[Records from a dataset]
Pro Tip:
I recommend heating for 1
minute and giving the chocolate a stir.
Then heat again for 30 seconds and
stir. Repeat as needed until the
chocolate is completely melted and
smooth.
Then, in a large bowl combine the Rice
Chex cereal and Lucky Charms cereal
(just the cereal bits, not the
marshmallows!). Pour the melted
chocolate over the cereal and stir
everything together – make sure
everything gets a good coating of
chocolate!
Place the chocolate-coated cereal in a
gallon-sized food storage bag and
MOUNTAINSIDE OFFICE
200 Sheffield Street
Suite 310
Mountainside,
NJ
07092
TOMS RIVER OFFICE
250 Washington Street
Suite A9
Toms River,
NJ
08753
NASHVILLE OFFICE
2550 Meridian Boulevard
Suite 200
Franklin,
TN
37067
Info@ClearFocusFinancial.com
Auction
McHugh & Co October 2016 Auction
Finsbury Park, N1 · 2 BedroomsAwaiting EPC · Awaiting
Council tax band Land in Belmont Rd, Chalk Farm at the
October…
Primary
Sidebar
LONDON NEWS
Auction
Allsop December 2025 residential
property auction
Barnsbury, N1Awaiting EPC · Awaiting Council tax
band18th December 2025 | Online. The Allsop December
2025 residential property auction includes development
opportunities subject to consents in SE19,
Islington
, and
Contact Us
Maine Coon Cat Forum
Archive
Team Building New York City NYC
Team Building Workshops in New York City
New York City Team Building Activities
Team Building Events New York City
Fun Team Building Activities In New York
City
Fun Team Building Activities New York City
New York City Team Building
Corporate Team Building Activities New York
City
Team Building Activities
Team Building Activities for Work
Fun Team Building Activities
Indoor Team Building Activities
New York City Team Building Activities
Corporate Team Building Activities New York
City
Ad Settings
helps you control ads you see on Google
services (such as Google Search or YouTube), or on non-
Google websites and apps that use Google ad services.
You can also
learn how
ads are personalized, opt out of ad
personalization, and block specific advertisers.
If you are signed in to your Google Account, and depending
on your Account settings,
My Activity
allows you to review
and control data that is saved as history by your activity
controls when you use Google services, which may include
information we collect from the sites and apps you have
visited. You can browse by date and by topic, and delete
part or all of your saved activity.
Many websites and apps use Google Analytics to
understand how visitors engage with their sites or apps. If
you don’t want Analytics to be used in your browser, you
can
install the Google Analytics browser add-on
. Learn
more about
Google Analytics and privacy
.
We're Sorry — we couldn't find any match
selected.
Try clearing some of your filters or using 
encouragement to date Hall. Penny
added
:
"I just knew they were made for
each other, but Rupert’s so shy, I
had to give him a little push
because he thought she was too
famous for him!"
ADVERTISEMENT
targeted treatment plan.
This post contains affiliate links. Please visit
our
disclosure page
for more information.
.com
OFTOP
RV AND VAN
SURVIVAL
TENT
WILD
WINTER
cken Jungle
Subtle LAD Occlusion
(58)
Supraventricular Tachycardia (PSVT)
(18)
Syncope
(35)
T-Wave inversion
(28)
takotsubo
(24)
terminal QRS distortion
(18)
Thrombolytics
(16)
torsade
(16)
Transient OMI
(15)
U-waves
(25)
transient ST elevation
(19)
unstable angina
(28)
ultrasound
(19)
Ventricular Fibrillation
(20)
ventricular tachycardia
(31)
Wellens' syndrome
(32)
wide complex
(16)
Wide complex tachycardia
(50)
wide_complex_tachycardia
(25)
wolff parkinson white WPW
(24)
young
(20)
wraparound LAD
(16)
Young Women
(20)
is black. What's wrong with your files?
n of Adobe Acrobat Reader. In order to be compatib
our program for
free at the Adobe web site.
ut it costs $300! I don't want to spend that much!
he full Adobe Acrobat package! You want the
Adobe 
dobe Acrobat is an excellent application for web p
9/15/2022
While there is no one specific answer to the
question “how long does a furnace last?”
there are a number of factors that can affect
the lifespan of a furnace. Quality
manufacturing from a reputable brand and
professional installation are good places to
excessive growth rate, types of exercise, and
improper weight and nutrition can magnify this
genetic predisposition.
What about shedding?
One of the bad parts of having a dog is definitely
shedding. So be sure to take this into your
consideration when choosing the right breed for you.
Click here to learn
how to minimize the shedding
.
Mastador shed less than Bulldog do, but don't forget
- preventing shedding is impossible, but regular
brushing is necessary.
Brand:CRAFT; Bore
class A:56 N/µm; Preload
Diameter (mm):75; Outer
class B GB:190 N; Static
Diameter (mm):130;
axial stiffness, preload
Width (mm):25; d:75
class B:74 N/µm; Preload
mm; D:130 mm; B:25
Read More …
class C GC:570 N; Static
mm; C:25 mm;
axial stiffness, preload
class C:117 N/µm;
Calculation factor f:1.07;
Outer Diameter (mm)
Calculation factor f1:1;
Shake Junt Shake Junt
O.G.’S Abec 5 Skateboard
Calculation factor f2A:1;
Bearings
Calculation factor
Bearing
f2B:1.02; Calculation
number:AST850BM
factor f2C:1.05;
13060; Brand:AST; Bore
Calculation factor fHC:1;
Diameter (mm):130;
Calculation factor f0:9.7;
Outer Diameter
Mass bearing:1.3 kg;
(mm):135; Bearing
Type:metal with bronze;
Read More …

* What is needed
Every line above is to be transcribed exactly, with nothing dropped.

* Answer below
Pro Tip:
I recommend heating for 1
minute and giving the chocolate a stir.
Then heat again for 30 seconds and
stir. Repeat as needed until the
chocolate is completely melted and
smooth.
Then, in a large bowl combine the Rice
Chex cereal and Lucky Charms cereal
(just the cereal bits, not the
marshmallows!). Pour the melted
chocolate over the cereal and stir
everything together – make sure
everything gets a good coating of
chocolate!
Place the chocolate-coated cereal in a
gallon-sized food storage bag and
MOUNTAINSIDE OFFICE
200 Sheffield Street
Suite 310
Mountainside,
NJ
07092
TOMS RIVER OFFICE
250 Washington Street
Suite A9
Toms River,
NJ
08753
NASHVILLE OFFICE
2550 Meridian Boulevard
Suite 200
Franklin,
TN
37067
Info@ClearFocusFinancial.com
Auction
McHugh & Co October 2016 Auction
Finsbury Park, N1 · 2 BedroomsAwaiting EPC · Awaiting
Council tax band Land in Belmont Rd, Chalk Farm at the
October…
Primary
Sidebar
LONDON NEWS
Auction
Allsop December 2025 residential
property auction
Barnsbury, N1Awaiting EPC · Awaiting Council tax
band18th December 2025 | Online. The Allsop December
2025 residential property auction includes development
opportunities subject to consents in SE19,
Islington
, and
Contact Us
Maine Coon Cat Forum
Archive
Team Building New York City NYC
Team Building Workshops in New York City
New York City Team Building Activities
Team Building Events New York City
Fun Team Building Activities In New York
City
Fun Team Building Activities New York City
New York City Team Building
Corporate Team Building Activities New York
City
Team Building Activities
Team Building Activities for Work
Fun Team Building Activities
Indoor Team Building Activities
New York City Team Building Activities
Corporate Team Building Activities New York
City
Ad Settings
helps you control ads you see on Google
services (such as Google Search or YouTube), or on non-
Google websites and apps that use Google ad services.
You can also
learn how
ads are personalized, opt out of ad
personalization, and block specific advertisers.
If you are signed in to your Google Account, and depending
on your Account settings,
My Activity
allows you to review
and control data that is saved as history by your activity
controls when you use Google services, which may include
information we collect from the sites and apps you have
visited. You can browse by date and by topic, and delete
part or all of your saved activity.
Many websites and apps use Google Analytics to
understand how visitors engage with their sites or apps. If
you don’t want Analytics to be used in your browser, you
can
install the Google Analytics browser add-on
. Learn
more about
Google Analytics and privacy
.
We're Sorry — we couldn't find any match
selected.
Try clearing some of your filters or using 
encouragement to date Hall. Penny
added
:
"I just knew they were made for
each other, but Rupert’s so shy, I
had to give him a little push
because he thought she was too
famous for him!"
ADVERTISEMENT
targeted treatment plan.
This post contains affiliate links. Please visit
our
disclosure page
for more information.
.com
OFTOP
RV AND VAN
SURVIVAL
TENT
WILD
WINTER
cken Jungle
Subtle LAD Occlusion
(58)
Supraventricular Tachycardia (PSVT)
(18)
Syncope
(35)
T-Wave inversion
(28)
takotsubo
(24)
terminal QRS distortion
(18)
Thrombolytics
(16)
torsade
(16)
Transient OMI
(15)
U-waves
(25)
transient ST elevation
(19)
unstable angina
(28)
ultrasound
(19)
Ventricular Fibrillation
(20)
ventricular tachycardia
(31)
Wellens' syndrome
(32)
wide complex
(16)
Wide complex tachycardia
(50)
wide_complex_tachycardia
(25)
wolff parkinson white WPW
(24)
young
(20)
wraparound LAD
(16)
Young Women
(20)
is black. What's wrong with your files?
n of Adobe Acrobat Reader. In order to be compatib
our program for
free at the Adobe web site.
ut it costs $300! I don't want to spend that much!
he full Adobe Acrobat package! You want the
Adobe 
dobe Acrobat is an excellent application for web p
9/15/2022
While there is no one specific answer to the
question “how long does a furnace last?”
there are a number of factors that can affect
the lifespan of a furnace. Quality
manufacturing from a reputable brand and
professional installation are good places to
excessive growth rate, types of exercise, and
improper weight and nutrition can magnify this
genetic predisposition.
What about shedding?
One of the bad parts of having a dog is definitely
shedding. So be sure to take this into your
consideration when choosing the right breed for you.
Click here to learn
how to minimize the shedding
.
Mastador shed less than Bulldog do, but don't forget
- preventing shedding is impossible, but regular
brushing is necessary.
Brand:CRAFT; Bore
class A:56 N/µm; Preload
Diameter (mm):75; Outer
class B GB:190 N; Static
Diameter (mm):130;
axial stiffness, preload
Width (mm):25; d:75
class B:74 N/µm; Preload
mm; D:130 mm; B:25
Read More …
class C GC:570 N; Static
mm; C:25 mm;
axial stiffness, preload
class C:117 N/µm;
Calculation factor f:1.07;
Outer Diameter (mm)
Calculation factor f1:1;
Shake Junt Shake Junt
O.G.’S Abec 5 Skateboard
Calculation factor f2A:1;
Bearings
Calculation factor
Bearing
f2B:1.02; Calculation
number:AST850BM
factor f2C:1.05;
13060; Brand:AST; Bore
Calculation factor fHC:1;
Diameter (mm):130;
Calculation factor f0:9.7;
Outer Diameter
Mass bearing:1.3 kg;
(mm):135; Bearing
Type:metal with bronze;
Read More …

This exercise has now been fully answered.